### Problem
Down to the last line, restate the records word for word, but not the pictures.

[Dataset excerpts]

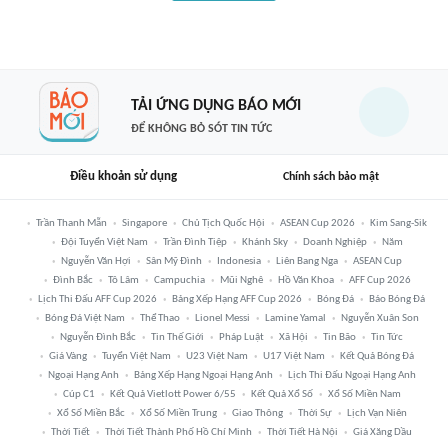
TẢI ỨNG DỤNG BÁO MỚI
ĐỂ KHÔNG BỎ SÓT TIN TỨC
Điều khoản sử dụng
Chính sách bảo mật
Trần Thanh Mẫn
Singapore
Chủ Tịch Quốc Hội
ASEAN Cup 2026
Kim Sang-Sik
Đội Tuyển Việt Nam
Trần Đình Tiệp
Khánh Sky
Doanh Nghiệp
Năm
Nguyễn Văn Hợi
Sân Mỹ Đình
Indonesia
Liên Bang Nga
ASEAN Cup
Đình Bắc
Tô Lâm
Campuchia
Mũi Nghê
Hồ Văn Khoa
AFF Cup 2026
Lịch Thi Đấu AFF Cup 2026
Bảng Xếp Hạng AFF Cup 2026
Bóng Đá
Báo Bóng Đá
Bóng Đá Việt Nam
Thể Thao
Lionel Messi
Lamine Yamal
Nguyễn Xuân Son
Nguyễn Đình Bắc
Tin Thế Giới
Pháp Luật
Xã Hội
Tin Bão
Tin Tức
Giá Vàng
Tuyển Việt Nam
U23 Việt Nam
U17 Việt Nam
Kết Quả Bóng Đá
Ngoại Hạng Anh
Bảng Xếp Hạng Ngoại Hạng Anh
Lịch Thi Đấu Ngoại Hạng Anh
Cúp C1
Kết Quả Vietlott Power 6/55
Kết Quả Xổ Số
Xổ Số Miền Nam
Xổ Số Miền Bắc
Xổ Số Miền Trung
Giao Thông
Thời Sự
Lịch Vạn Niên
Thời Tiết
Thời Tiết Thành Phố Hồ Chí Minh
Thời Tiết Hà Nội
Giá Xăng Dầu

### Problem solution
TẢI ỨNG DỤNG BÁO MỚI
ĐỂ KHÔNG BỎ SÓT TIN TỨC
Điều khoản sử dụng
Chính sách bảo mật
Trần Thanh Mẫn
Singapore
Chủ Tịch Quốc Hội
ASEAN Cup 2026
Kim Sang-Sik
Đội Tuyển Việt Nam
Trần Đình Tiệp
Khánh Sky
Doanh Nghiệp
Năm
Nguyễn Văn Hợi
Sân Mỹ Đình
Indonesia
Liên Bang Nga
ASEAN Cup
Đình Bắc
Tô Lâm
Campuchia
Mũi Nghê
Hồ Văn Khoa
AFF Cup 2026
Lịch Thi Đấu AFF Cup 2026
Bảng Xếp Hạng AFF Cup 2026
Bóng Đá
Báo Bóng Đá
Bóng Đá Việt Nam
Thể Thao
Lionel Messi
Lamine Yamal
Nguyễn Xuân Son
Nguyễn Đình Bắc
Tin Thế Giới
Pháp Luật
Xã Hội
Tin Bão
Tin Tức
Giá Vàng
Tuyển Việt Nam
U23 Việt Nam
U17 Việt Nam
Kết Quả Bóng Đá
Ngoại Hạng Anh
Bảng Xếp Hạng Ngoại Hạng Anh
Lịch Thi Đấu Ngoại Hạng Anh
Cúp C1
Kết Quả Vietlott Power 6/55
Kết Quả Xổ Số
Xổ Số Miền Nam
Xổ Số Miền Bắc
Xổ Số Miền Trung
Giao Thông
Thời Sự
Lịch Vạn Niên
Thời Tiết
Thời Tiết Thành Phố Hồ Chí Minh
Thời Tiết Hà Nội
Giá Xăng Dầu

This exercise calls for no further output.